» **ACTIVITY**
Look for the string "resistance" in the material below. Copy every line where you find it.

» **DATA EXTRACTS**
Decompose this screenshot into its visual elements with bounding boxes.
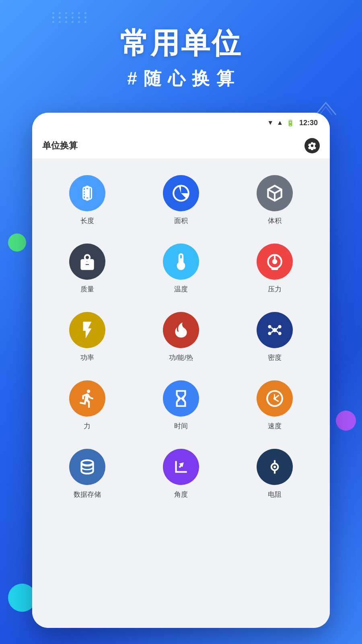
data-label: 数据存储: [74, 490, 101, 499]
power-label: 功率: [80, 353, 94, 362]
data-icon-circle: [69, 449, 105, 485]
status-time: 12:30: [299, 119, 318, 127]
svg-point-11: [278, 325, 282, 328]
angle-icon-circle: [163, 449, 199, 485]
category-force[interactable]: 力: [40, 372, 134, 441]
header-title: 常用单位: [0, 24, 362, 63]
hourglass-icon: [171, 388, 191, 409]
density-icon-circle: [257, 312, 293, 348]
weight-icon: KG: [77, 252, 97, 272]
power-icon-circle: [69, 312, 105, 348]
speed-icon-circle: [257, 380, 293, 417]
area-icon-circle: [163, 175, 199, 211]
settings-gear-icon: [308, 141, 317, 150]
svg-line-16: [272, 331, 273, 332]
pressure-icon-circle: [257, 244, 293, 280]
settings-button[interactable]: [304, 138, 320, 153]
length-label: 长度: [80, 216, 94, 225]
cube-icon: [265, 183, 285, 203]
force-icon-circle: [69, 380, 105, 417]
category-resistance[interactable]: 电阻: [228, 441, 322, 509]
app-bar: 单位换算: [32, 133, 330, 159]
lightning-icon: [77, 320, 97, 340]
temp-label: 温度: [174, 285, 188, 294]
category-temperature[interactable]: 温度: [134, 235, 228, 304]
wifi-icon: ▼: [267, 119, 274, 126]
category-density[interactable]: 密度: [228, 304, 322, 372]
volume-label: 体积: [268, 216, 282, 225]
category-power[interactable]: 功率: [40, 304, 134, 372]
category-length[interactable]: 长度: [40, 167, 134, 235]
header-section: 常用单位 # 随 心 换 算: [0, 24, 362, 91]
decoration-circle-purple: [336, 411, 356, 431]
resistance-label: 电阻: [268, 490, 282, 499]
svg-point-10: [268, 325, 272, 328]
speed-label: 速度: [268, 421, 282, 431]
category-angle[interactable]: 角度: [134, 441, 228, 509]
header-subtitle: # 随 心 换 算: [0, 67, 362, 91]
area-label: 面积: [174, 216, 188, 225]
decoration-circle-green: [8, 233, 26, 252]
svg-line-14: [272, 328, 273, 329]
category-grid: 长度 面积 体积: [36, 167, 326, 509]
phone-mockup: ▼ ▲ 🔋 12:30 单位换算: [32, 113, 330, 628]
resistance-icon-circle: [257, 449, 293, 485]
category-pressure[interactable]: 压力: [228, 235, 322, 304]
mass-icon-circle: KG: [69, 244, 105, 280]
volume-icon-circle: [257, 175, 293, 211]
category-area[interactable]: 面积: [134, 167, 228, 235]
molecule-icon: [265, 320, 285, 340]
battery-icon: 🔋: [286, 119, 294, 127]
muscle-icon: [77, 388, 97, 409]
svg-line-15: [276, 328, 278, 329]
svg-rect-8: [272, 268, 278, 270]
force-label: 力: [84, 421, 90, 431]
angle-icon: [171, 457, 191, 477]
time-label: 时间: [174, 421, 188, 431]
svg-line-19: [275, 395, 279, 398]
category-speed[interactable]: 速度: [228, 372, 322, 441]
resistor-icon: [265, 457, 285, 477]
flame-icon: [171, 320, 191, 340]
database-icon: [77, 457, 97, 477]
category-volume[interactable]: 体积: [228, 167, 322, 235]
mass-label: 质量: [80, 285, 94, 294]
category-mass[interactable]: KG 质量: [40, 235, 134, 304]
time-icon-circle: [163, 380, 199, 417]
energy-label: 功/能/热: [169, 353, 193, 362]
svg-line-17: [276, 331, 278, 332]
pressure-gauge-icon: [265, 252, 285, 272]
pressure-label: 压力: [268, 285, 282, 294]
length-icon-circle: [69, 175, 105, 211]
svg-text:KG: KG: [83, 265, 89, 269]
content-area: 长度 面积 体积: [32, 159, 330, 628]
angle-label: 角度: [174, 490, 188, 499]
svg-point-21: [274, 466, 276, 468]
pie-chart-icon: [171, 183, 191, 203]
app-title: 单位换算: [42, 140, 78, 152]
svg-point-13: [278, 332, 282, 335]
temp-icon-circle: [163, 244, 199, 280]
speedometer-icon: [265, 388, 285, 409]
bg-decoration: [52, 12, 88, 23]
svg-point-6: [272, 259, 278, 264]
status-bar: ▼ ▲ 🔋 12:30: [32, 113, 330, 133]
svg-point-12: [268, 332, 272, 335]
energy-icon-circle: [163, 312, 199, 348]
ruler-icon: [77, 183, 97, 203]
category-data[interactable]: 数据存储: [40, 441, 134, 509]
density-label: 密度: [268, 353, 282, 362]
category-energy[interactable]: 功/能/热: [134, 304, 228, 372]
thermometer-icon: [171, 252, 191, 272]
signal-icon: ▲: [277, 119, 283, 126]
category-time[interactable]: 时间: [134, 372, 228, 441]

* * *

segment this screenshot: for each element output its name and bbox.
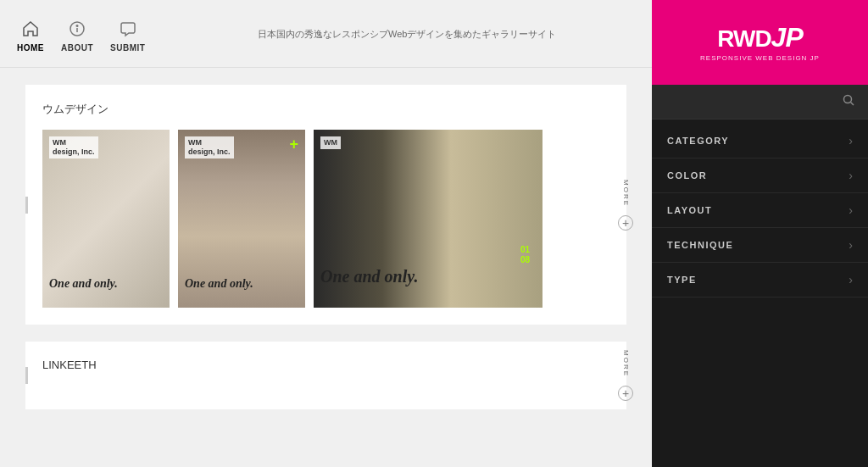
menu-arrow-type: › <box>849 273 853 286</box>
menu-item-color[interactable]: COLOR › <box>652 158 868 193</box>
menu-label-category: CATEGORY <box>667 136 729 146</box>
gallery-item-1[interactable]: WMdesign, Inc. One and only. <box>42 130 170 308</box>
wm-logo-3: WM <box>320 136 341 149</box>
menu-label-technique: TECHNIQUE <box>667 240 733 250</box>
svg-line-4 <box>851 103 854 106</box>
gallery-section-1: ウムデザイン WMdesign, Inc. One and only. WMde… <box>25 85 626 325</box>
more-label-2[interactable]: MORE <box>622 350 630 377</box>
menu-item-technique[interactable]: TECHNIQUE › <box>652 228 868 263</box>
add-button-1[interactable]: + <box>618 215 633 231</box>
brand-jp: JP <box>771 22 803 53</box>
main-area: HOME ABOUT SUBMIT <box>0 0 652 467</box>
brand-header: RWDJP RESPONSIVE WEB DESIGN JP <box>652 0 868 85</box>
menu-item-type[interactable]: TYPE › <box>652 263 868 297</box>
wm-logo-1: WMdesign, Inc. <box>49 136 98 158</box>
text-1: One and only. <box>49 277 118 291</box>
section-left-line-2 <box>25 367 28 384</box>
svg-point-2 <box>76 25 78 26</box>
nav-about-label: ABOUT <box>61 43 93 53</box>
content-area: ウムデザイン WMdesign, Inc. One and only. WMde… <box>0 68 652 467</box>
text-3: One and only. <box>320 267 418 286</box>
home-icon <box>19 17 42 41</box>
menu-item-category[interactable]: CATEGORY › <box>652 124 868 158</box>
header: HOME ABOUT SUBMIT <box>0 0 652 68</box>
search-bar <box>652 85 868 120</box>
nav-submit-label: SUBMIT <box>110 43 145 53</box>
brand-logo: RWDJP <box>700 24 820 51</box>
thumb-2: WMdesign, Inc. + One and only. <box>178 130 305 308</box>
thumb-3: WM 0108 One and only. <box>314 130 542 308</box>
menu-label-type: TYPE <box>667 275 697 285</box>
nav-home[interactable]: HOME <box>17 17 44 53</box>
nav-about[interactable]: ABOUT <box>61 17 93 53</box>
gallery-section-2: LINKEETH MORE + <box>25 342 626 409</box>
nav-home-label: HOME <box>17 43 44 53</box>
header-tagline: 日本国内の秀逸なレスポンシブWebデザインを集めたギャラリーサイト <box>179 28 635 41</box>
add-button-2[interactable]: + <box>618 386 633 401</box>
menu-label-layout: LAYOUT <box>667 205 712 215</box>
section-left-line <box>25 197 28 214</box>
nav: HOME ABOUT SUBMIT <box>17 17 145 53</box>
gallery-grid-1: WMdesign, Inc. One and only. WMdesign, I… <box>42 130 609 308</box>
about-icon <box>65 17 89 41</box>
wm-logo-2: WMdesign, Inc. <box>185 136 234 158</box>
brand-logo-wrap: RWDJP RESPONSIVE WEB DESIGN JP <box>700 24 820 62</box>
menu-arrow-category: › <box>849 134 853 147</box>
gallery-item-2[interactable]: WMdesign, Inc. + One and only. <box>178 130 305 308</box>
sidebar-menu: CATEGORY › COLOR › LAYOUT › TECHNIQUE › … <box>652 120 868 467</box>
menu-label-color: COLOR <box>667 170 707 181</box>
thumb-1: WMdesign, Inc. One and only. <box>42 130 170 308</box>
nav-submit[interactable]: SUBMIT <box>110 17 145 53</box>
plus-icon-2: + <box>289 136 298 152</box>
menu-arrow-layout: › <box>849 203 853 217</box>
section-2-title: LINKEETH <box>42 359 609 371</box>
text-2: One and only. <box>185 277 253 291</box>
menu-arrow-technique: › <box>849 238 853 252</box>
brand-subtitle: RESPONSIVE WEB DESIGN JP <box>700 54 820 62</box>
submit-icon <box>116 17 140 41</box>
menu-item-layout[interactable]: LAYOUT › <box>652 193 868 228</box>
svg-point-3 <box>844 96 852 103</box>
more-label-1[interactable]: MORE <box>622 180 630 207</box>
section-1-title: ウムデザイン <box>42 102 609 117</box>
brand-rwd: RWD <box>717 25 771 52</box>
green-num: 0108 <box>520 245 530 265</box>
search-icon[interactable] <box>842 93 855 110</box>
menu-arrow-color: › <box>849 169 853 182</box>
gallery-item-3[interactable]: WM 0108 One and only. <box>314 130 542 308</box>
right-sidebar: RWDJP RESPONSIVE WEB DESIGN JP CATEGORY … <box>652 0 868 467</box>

» **EXPECTED OUTPUT**
category-resistance[interactable]: 电阻: [228, 441, 322, 509]
resistance-label: 电阻: [268, 490, 282, 499]
resistance-icon-circle: [257, 449, 293, 485]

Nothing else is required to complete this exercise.